The following figure shows the performance of RTX 6000, RTX 8000, and V100S GPUs using DSS 8440 server. As you can see, the performance of the RTX GPUs are significantly lower than the V100S GPU. This is to be expected as the HPL performs a matrix LU factorization which is primarily double precision floating point operations.
(Figure.3 HPL Performance with different GPUs)
If we compare the theoretical floating-point performance, that is, Rpeak of both GPUs, we see that the V100S GPU performance is much higher. The theoretical Rpeak value on a single RTX GPU is approximately 500GFlops. This value yields less performance (Rmax) per GPU. The Rpeak value for Volta V100S GPU is 8.2TFlops, which results in much higher performance from each card.
The need for industry-standard performance benchmarks for ML led to the development of the MLPerf suite. This suite includes benchmarks for evaluating training and inference performance of ML hardware and software.This section only addresses the training performance of GPUs.
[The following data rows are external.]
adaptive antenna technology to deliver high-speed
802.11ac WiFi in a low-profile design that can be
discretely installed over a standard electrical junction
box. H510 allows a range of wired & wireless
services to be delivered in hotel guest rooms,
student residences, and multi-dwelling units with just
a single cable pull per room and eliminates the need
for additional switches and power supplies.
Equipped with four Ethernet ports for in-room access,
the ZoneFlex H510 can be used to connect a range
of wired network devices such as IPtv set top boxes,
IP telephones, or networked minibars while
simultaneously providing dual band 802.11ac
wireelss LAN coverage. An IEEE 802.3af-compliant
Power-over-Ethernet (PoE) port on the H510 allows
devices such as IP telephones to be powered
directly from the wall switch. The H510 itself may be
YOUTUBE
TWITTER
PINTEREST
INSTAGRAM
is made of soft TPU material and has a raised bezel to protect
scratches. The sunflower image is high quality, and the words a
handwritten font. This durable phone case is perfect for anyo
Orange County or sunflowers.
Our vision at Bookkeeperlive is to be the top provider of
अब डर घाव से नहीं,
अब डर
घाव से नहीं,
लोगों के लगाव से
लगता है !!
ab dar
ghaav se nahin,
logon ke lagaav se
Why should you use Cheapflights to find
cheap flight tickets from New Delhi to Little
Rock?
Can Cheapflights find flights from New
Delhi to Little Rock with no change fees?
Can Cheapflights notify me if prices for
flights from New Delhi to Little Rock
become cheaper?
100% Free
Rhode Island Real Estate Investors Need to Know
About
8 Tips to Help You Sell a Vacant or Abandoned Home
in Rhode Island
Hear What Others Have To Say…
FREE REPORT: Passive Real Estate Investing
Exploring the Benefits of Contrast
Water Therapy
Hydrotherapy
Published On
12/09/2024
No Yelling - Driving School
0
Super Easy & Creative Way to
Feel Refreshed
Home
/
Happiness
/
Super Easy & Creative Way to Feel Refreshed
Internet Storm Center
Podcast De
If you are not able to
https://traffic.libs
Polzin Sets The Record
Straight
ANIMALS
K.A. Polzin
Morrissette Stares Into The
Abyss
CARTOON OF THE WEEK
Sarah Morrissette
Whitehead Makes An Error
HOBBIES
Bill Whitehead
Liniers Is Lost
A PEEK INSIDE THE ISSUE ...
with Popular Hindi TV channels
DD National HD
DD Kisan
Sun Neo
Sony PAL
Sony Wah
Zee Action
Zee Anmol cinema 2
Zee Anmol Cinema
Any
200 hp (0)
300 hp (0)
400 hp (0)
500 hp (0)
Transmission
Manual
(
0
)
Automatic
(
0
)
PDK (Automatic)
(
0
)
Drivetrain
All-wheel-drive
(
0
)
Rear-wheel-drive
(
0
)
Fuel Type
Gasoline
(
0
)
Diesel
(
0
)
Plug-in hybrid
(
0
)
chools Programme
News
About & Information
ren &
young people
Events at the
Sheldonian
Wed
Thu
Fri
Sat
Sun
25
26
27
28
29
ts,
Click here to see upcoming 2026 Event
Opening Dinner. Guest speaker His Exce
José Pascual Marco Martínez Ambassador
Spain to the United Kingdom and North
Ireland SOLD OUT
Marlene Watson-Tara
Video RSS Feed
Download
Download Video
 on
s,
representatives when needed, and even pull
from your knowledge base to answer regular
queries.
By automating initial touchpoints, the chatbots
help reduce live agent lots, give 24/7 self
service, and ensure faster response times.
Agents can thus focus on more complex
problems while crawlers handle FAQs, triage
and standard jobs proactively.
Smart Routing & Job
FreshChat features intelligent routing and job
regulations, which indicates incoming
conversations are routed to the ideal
The following table lists the Deep Learning workloads, datasets, and target criteria that is used for evaluating the GPUs.
Benchmark | Dataset | Quality Target | Reference Implementation Model |
---|---|---|---|
Image classification | ImageNet (224x224) | 75.9% Top-1 Accuracy | Resnet-50 v1.5 |
Object detection (light weight) |
COCO 2017 | 23% mAP | SSD-ResNet34 |
Object detection (heavy weight) |
COCO 2017 | 0.377 Box minimum AP 0.339 Mask minimum AP |
Mask R-CNN |
Translation (recurrent) |
WMT English-German | 24.0 BLEU | GNMT |
Translation (non-recurrent) |
WMT English-German | 25.0 BLEU | Transformer |
Reinforcement learning | N/A | Pre-trained checkpoint | Mini Go |
Table.5 MLPerf datasets and target criteria (Source:https://mlperf.org/training-overview/#overview )
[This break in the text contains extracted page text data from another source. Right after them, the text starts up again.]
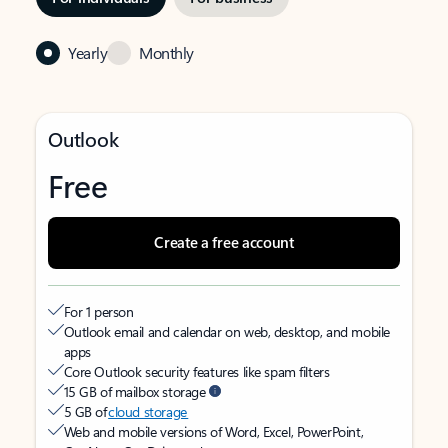
Yearly
Monthly
Outlook
Free
Create a free account
For 1 person
Outlook email and calendar on web, desktop, and mobile
apps
Core Outlook security features like spam filters
15 GB of mailbox storage
5 GB of
cloud storage
Web and mobile versions of Word, Excel, PowerPoint,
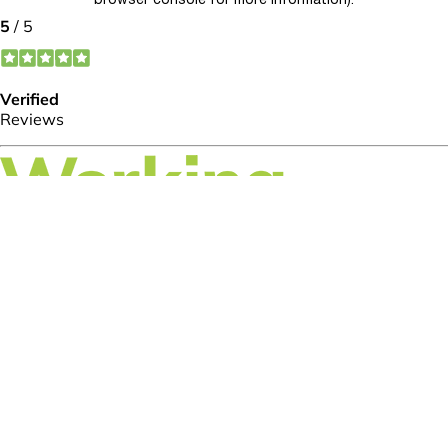
browser console for more information)
.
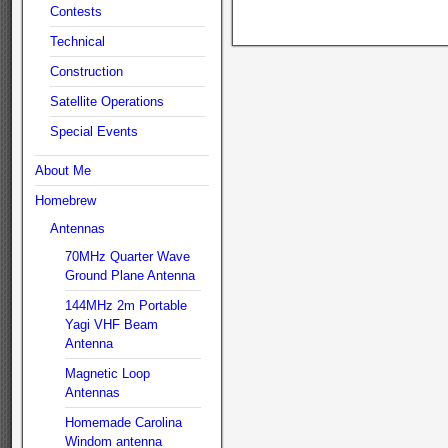
Contests
Technical
Construction
Satellite Operations
Special Events
About Me
Homebrew
Antennas
70MHz Quarter Wave
Ground Plane Antenna
144MHz 2m Portable
Yagi VHF Beam
Antenna
Magnetic Loop
Antennas
Homemade Carolina
Windom antenna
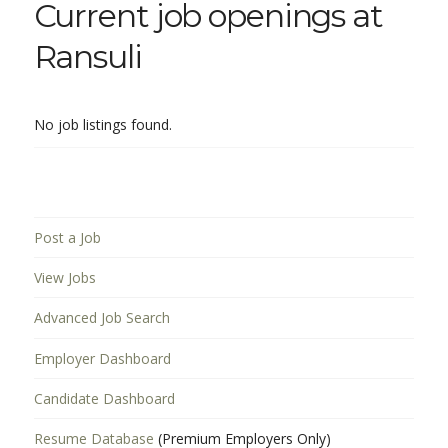
Current job openings at
Ransuli
No job listings found.
Post a Job
View Jobs
Advanced Job Search
Employer Dashboard
Candidate Dashboard
Resume Database
(Premium Employers Only)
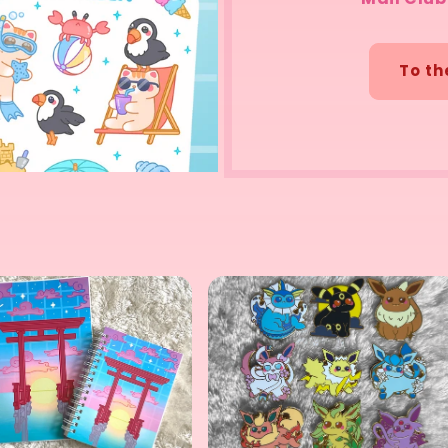
To th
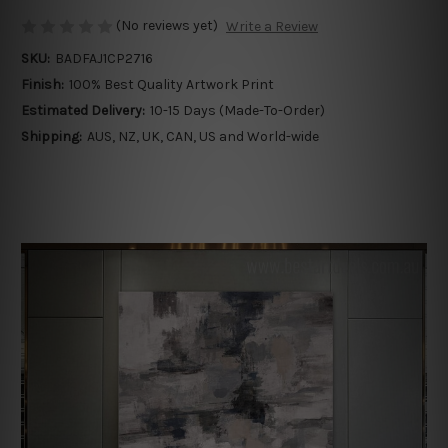
(No reviews yet)
Write a Review
SKU:
BADFAJ1CP2716
Finish:
100% Best Quality Artwork Print
Estimated Delivery:
10-15 Days (Made-To-Order)
Shipping:
AUS, NZ, UK, CAN, US and World-wide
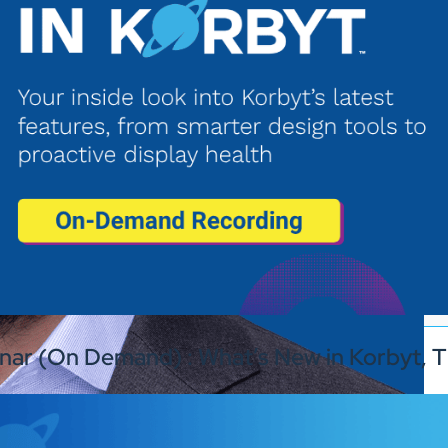
nar (On Demand) : What’s New in Korbyt, T
Industries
The following figure shows the time to meet the target criteria for both the RTX and V100S GPUs:
(Figure.4 MLPERF Performance)
The results are considered after performing multiple runs, discarding the highest and lowest value, and averaging the other runs as per the guidelines listed. The performance for both the RTX GPUs is similar. The percentage of variance between both the RTX GPUs is minimal and within the acceptance range according to MLPerf guidelines. While Volta V100 GPU provides the best performance, the RTX GPUs also perform well except for object detection benchmark.
At the time of publication, the Image classification benchmark in MLPerf failed with RTX GPUs due to a convolution error. This issue is expected to be fixed in a future cuDNN release.
In this blog, we discussed the performance of the Dell EMC DSS 8440 GPU Server and NVIDIA RTX GPUs for HPC and AI workloads. Performance for both RTX GPUs is similar, however , the RTX 8000 GPU would be a best choice for applications that require a higher amount of memory. For double precision workloads, or workloads that require high memory bandwidth Volta V100S and the new NVIDIA A100 GPU are the best choice.
In the future, we plan to provide a performance study on RTX GPUs with other single precision applications and an Inference study on RTX and A100 GPUs.